- _The problem_
Reproduce every record below exactly, without the pictures.

*-*-*

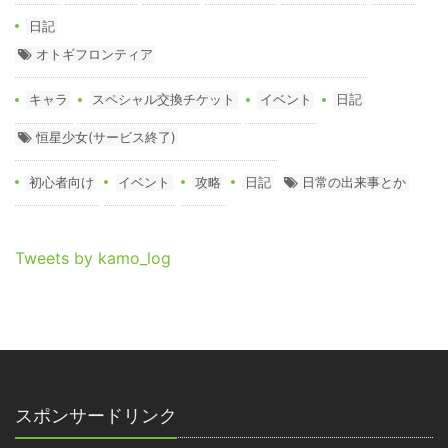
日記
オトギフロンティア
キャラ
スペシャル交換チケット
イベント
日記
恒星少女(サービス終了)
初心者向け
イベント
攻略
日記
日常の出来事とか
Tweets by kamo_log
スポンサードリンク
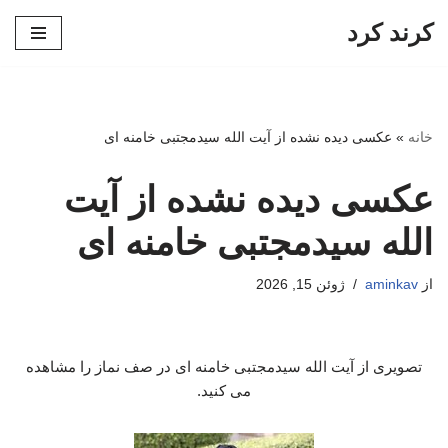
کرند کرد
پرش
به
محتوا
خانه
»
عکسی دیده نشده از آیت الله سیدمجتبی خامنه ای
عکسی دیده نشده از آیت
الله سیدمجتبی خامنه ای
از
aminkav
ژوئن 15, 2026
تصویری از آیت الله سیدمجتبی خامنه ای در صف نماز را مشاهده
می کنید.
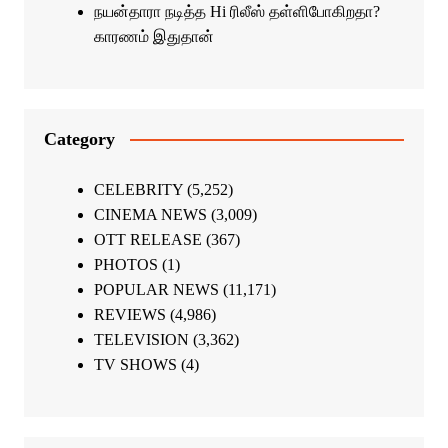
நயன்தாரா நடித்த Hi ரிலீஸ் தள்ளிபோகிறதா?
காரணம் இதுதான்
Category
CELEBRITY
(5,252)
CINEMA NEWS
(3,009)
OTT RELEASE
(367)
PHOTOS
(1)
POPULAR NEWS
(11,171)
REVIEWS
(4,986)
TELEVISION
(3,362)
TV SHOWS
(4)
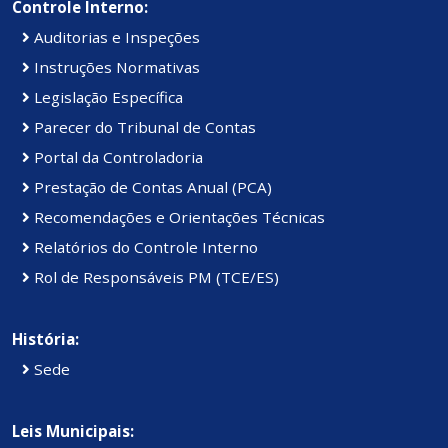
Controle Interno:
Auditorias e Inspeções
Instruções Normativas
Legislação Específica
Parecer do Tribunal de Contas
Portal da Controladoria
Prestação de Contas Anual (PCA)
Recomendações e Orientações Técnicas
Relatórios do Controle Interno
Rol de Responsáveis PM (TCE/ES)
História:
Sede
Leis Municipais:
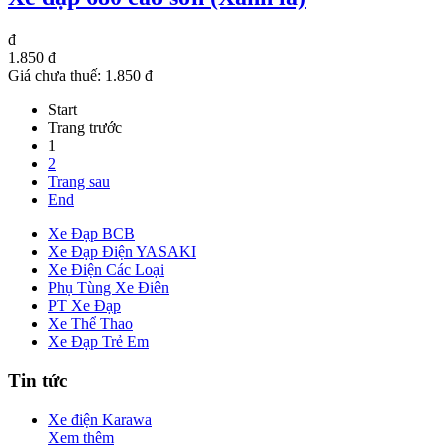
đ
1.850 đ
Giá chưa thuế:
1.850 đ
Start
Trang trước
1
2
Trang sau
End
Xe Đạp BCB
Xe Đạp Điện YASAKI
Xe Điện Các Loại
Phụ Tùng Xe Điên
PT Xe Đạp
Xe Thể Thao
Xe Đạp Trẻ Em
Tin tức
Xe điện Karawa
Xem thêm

*-*-*

- _Answer box_
日記
オトギフロンティア
キャラ
スペシャル交換チケット
イベント
日記
恒星少女(サービス終了)
初心者向け
イベント
攻略
日記
日常の出来事とか
Tweets by kamo_log
スポンサードリンク
کرند کرد
پرش
به
محتوا
خانه
»
عکسی دیده نشده از آیت الله سیدمجتبی خامنه ای
عکسی دیده نشده از آیت
الله سیدمجتبی خامنه ای
از
aminkav
ژوئن 15, 2026
تصویری از آیت الله سیدمجتبی خامنه ای در صف نماز را مشاهده
می کنید.
நயன்தாரா நடித்த Hi ரிலீஸ் தள்ளிபோகிறதா?
காரணம் இதுதான்
Category
CELEBRITY
(5,252)
CINEMA NEWS
(3,009)
OTT RELEASE
(367)
PHOTOS
(1)
POPULAR NEWS
(11,171)
REVIEWS
(4,986)
TELEVISION
(3,362)
TV SHOWS
(4)
Controle Interno:
Auditorias e Inspeções
Instruções Normativas
Legislação Específica
Parecer do Tribunal de Contas
Portal da Controladoria
Prestação de Contas Anual (PCA)
Recomendações e Orientações Técnicas
Relatórios do Controle Interno
Rol de Responsáveis PM (TCE/ES)
História:
Sede
Leis Municipais:
đ
1.850 đ
Giá chưa thuế:
1.850 đ
Start
Trang trước
1
2
Trang sau
End
Xe Đạp BCB
Xe Đạp Điện YASAKI
Xe Điện Các Loại
Phụ Tùng Xe Điên
PT Xe Đạp
Xe Thể Thao
Xe Đạp Trẻ Em
Tin tức
Xe điện Karawa
Xem thêm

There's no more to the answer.